The spider hanging off your lanai screen is almost certainly not going to hurt you. That’s the short version. Florida has more than 250 species of spiders doing their thing — most of them eat mosquitoes, gnats, and roaches for a living and want absolutely nothing to do with you. But a small handful are worth learning to recognize, and a whole lot of harmless ones get mistaken for them.
This guide breaks down what actually lives in Southwest Florida homes, gardens, and lanais — which ones deserve caution, which ones are quietly eating your pest problems for free, and when it’s time to stop Googling and call a pro. If you’d rather skip the field guide and get someone out to your house, request a quote or browse our service areas — we cover Bradenton, Sarasota, Venice, North Port, Port Charlotte, and the communities in between.

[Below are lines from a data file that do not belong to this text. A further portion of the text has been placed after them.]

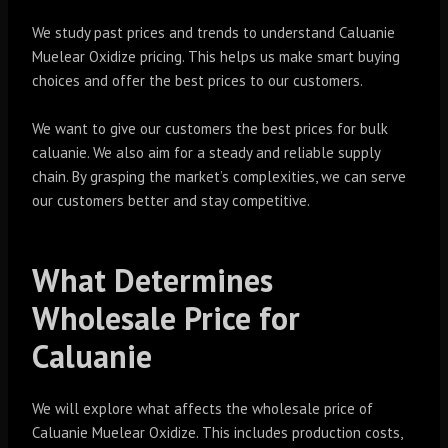
We study past prices and trends to understand Caluanie
Muelear Oxidize pricing. This helps us make smart buying
choices and offer the best prices to our customers.
We want to give our customers the best prices for bulk
caluanie. We also aim for a steady and reliable supply
chain. By grasping the market’s complexities, we can serve
our customers better and stay competitive.
What Determines
Wholesale Price for
Caluanie
We will explore what affects the wholesale price of
Caluanie Muelear Oxidize. This includes production costs,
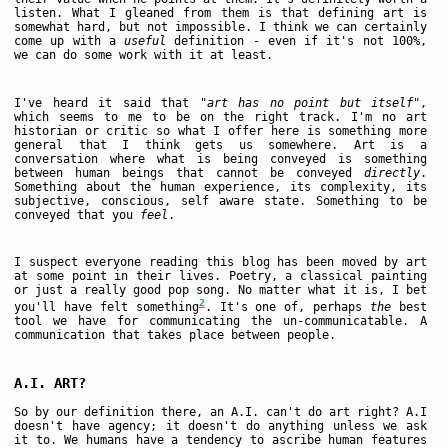
listen. What I gleaned from them is that defining art is
somewhat hard, but not impossible. I think we can certainly
come up with a
useful
definition - even if it's not 100%,
we can do some work with it at least.
I've heard it said that
"art has no point but itself"
,
which seems to me to be on the right track. I'm no art
historian or critic so what I offer here is something more
general that I think gets us somewhere. Art is a
conversation where what is being conveyed is something
between human beings that cannot be conveyed
directly
.
Something about the human experience, its complexity, its
subjective, conscious, self aware state. Something to be
conveyed that you
feel
.
I suspect everyone reading this blog has been moved by art
at some point in their lives. Poetry, a classical painting
or just a really good pop song. No matter what it is, I bet
2
you'll have felt something
. It's one of, perhaps
the
best
tool we have for communicating the un-communicatable. A
communication that takes place between people.
A.I. ART?
So by our definition there, an A.I. can't do art right? A.I
doesn't have agency; it doesn't do anything unless we ask
it to. We humans have a tendency to ascribe human features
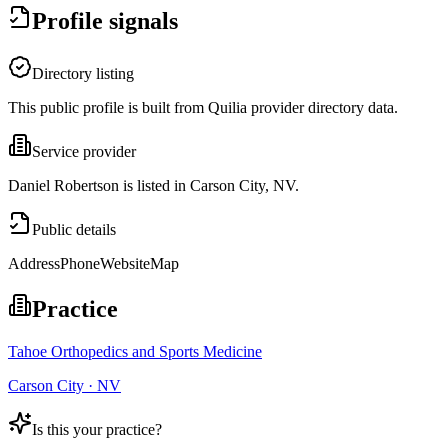
Profile signals
Directory listing
This public profile is built from Quilia provider directory data.
Service provider
Daniel Robertson is listed in Carson City, NV.
Public details
Address
Phone
Website
Map
Practice
Tahoe Orthopedics and Sports Medicine
Carson City · NV
Is this your practice?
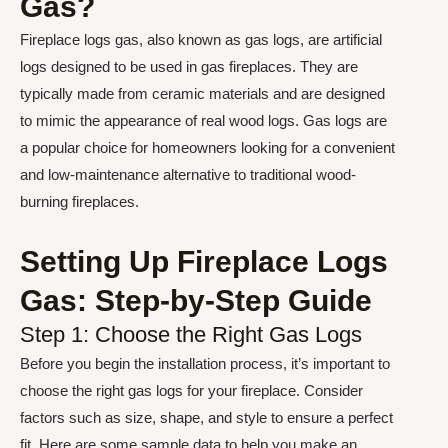
Gas?
Fireplace logs gas, also known as gas logs, are artificial
logs designed to be used in gas fireplaces. They are
typically made from ceramic materials and are designed
to mimic the appearance of real wood logs. Gas logs are
a popular choice for homeowners looking for a convenient
and low-maintenance alternative to traditional wood-
burning fireplaces.
Setting Up Fireplace Logs
Gas: Step-by-Step Guide
Step 1: Choose the Right Gas Logs
Before you begin the installation process, it’s important to
choose the right gas logs for your fireplace. Consider
factors such as size, shape, and style to ensure a perfect
fit. Here are some sample data to help you make an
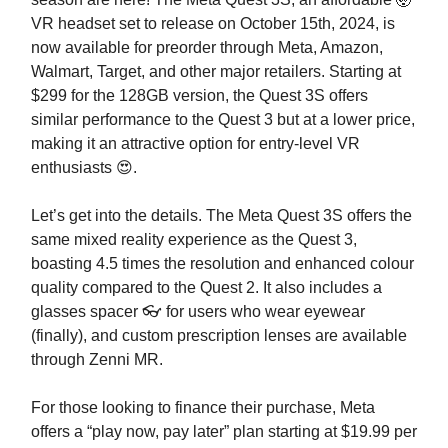
VR headset set to release on October 15th, 2024, is
now available for preorder through Meta, Amazon,
Walmart, Target, and other major retailers. Starting at
$299 for the 128GB version, the Quest 3S offers
similar performance to the Quest 3 but at a lower price,
making it an attractive option for entry-level VR
enthusiasts 😍.
Let’s get into the details. The Meta Quest 3S offers the
same mixed reality experience as the Quest 3,
boasting 4.5 times the resolution and enhanced colour
quality compared to the Quest 2. It also includes a
glasses spacer 👓 for users who wear eyewear
(finally), and custom prescription lenses are available
through Zenni MR.
For those looking to finance their purchase, Meta
offers a “play now, pay later” plan starting at $19.99 per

Florida’s Actually-Venomous Spiders: The Widow Family
Only two groups of spiders in Florida have venom strong enough to regularly send people to a doctor: widows and recluses. And in practice, only the widows count — more on the recluse myth in a minute.
Florida is home to four widow species, all in the genus Latrodectus:
Southern black widow (Latrodectus mactans) — The classic. Shiny black body, bright red hourglass on the underside of the abdomen. This is the most widespread widow in Florida and shows up in pretty much every county. Outdoor habitat includes wood piles, rock piles, hollow tree stumps, water meter boxes, and the underside of patio furniture; indoors they’ll settle into garages, sheds, and storage closets — anywhere quiet, dark, and connected to a bug supply.
Northern black widow (L. variolus) — Similar-looking to the southern black widow, but more common in North Florida and the Panhandle than down here in SWFL.
Brown widow (L. geometricus) — Invasive, established throughout Florida since the mid-to-late 1990s, and honestly the widow you’re most likely to run into around a Southwest Florida home. Body ranges from light tan to dark brown or almost black, with variable markings on top and a distinctive orange or yellow-orange hourglass on the underside (not red). The dead giveaway is the egg sac: instead of the smooth, papery ball you get from a black widow, brown widow egg sacs are covered in little pointed projections — think tiny sandspur. If you see spiky egg sacs tucked under a windowsill, patio table, grill cover, or storage shelf, that’s a brown widow. Their venom is often described as drop-for-drop more potent than a black widow’s, but they inject less of it and are extremely shy, so verified bites tend to be milder than the reputation.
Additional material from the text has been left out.